# Lords of the Fly



## CAPTAlexMoran (May 2, 2020)

Awesome to hear. I was hoping it would be a good addition to my tarpon book collection. Roughly how many pages is it? Is it like a five beer read, or a ten beer read?


----------



## trekker (Sep 19, 2015)

Its a great book. Read half of it in the first sit.


----------



## Jason M (Aug 13, 2017)

CAPTAlexMoran said:


> Awesome to hear. I was hoping it would be a good addition to my tarpon book collection. Roughly how many pages is it? Is it like a five beer read, or a ten beer read?


276, it's a fast read though.


----------



## Jared D (Mar 17, 2018)

Good to hear. I am not into IGFA at all, but love a good fishing tale and am old enough and been in FL long enough to remember some of the craze as it took off.


----------



## texican08 (Sep 13, 2016)

Agree on the review. Halfway through and loving it!


----------



## fatman (Nov 23, 2012)

Amazon just dropped off my copy today....


----------



## Jared D (Mar 17, 2018)

I just finished reading it during a flight out west. Great read. Was not aware of all the craziness (Bobby Erra) and some of the over the top stuff. 
It was well worth the read. I lent my copy to a buddy who is a fisherman but not bit buy the fly bug yet.

Now to go watch more Mill House vids!


----------



## Jason M (Aug 13, 2017)

Jared D said:


> I just finished reading it during a flight out west. Great read. Was not aware of all the craziness (Bobby Erra) and some of the over the top stuff.
> It was well worth the read. I lent my copy to a buddy who is a fisherman but not bit buy the fly bug yet.
> 
> Now to go watch more Mill House vids!


Yeah. I've seen some over the top stuff up there. Not enough fish to let people spread out and frankly lots of egos.


----------



## Jared D (Mar 17, 2018)

Jason M said:


> Yeah. I've seen some over the top stuff up there. Not enough fish to let people spread out and frankly lots of egos.

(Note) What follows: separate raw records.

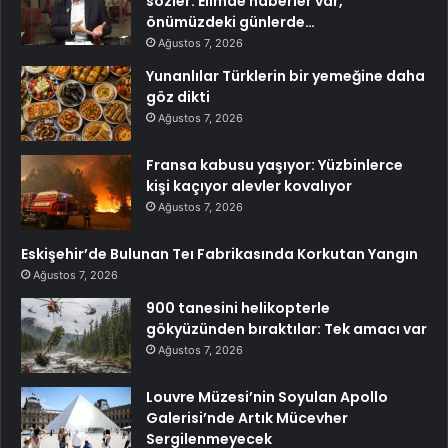
sözler: Elimde haberler var,
önümüzdeki günlerde…
Ağustos 7, 2026
Yunanlılar Türklerin bir yemeğine daha
göz dikti
Ağustos 7, 2026
Fransa kabusu yaşıyor: Yüzbinlerce
kişi kaçıyor alevler kovalıyor
Ağustos 7, 2026
Eskişehir’de Bulunan Teı Fabrikasında Korkutan Yangın
Ağustos 7, 2026
900 tanesini helikopterle
gökyüzünden bıraktılar: Tek amacı var
Ağustos 7, 2026
Louvre Müzesi’nin Soyulan Apollo
Galerisi’nde Artık Mücevher
Sergilenmeyecek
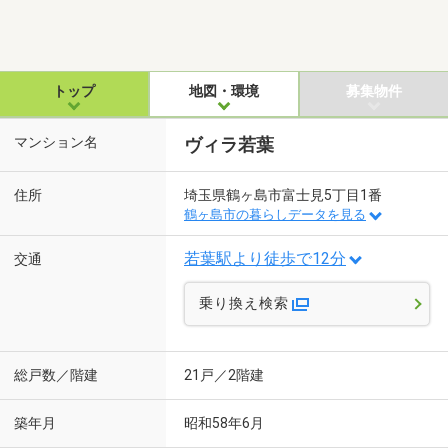
トップ
地図・環境
募集物件
マンション名
ヴィラ若葉
住所
埼玉県鶴ヶ島市富士見5丁目1番
鶴ヶ島市の暮らしデータを見る
若葉駅より徒歩で12分
交通
乗り換え検索
総戸数／階建
21戸／2階建
築年月
昭和58年6月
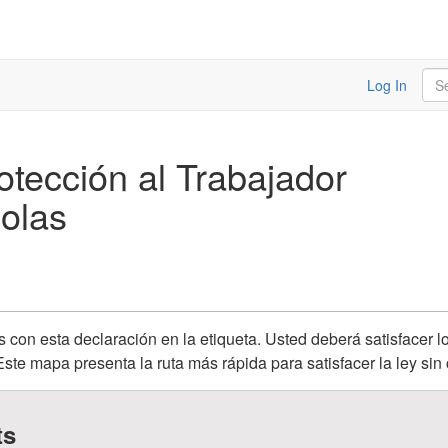
Sea
Log In
otección al Trabajador
colas
con esta declaración en la etiqueta. Usted deberá satisfacer lo
te mapa presenta la ruta más rápida para satisfacer la ley sin
ts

Out of curiosity, what other fishing can you do in the area? I want to go check it out just to see the black rock, or Oklahoma flats... but not during Tarpon season. I try to avoid messes like that.
Anything you can catch worth pursing in the fall or winter?

I am in Jax, so a short time hauling the skiff over to see the sites.


----------



## Snookdaddy (Jan 5, 2008)

Trout, Redfish, Snook and Tarpon are all there. You can even catch Bass upriver.


----------



## Jason M (Aug 13, 2017)

Yeah. You do need to spend some time learning The area and particularly where the rocks are. The water is generally very clear which is nice.


----------



## Jared D (Mar 17, 2018)

Jason M said:


> Yeah. You do need to spend some time learning The area and particularly where the rocks are. The water is generally very clear which is nice.


That is my one apprehension- I would rather not leave my lower unit lying on the bottom over there. I am hoping the clear water would make it pretty obvious on where to go and not go. I have a pretty shallow running skiff, but figure most of the tarpon guides will as well and since the book keeps mentioning the rocks, I am sure it must be a real issue not to be taken likely.

Any charts that are good for giving some heads up? I don't see me running the area on plane following a GPS chart, but would like to know areas to watch out for and the "safe areas" so I am not idling the whole time.


----------



## Jason M (Aug 13, 2017)

Jared D said:


> That is my one apprehension- I would rather not leave my lower unit lying on the bottom over there. I am hoping the clear water would make it pretty obvious on where to go and not go. I have a pretty shallow running skiff, but figure most of the tarpon guides will as well and since the book keeps mentioning the rocks, I am sure it must be a real issue not to be taken likely.
> 
> Any charts that are good for giving some heads up? I don't see me running the area on plane following a GPS chart, but would like to know areas to watch out for and the "safe areas" so I am not idling the whole time.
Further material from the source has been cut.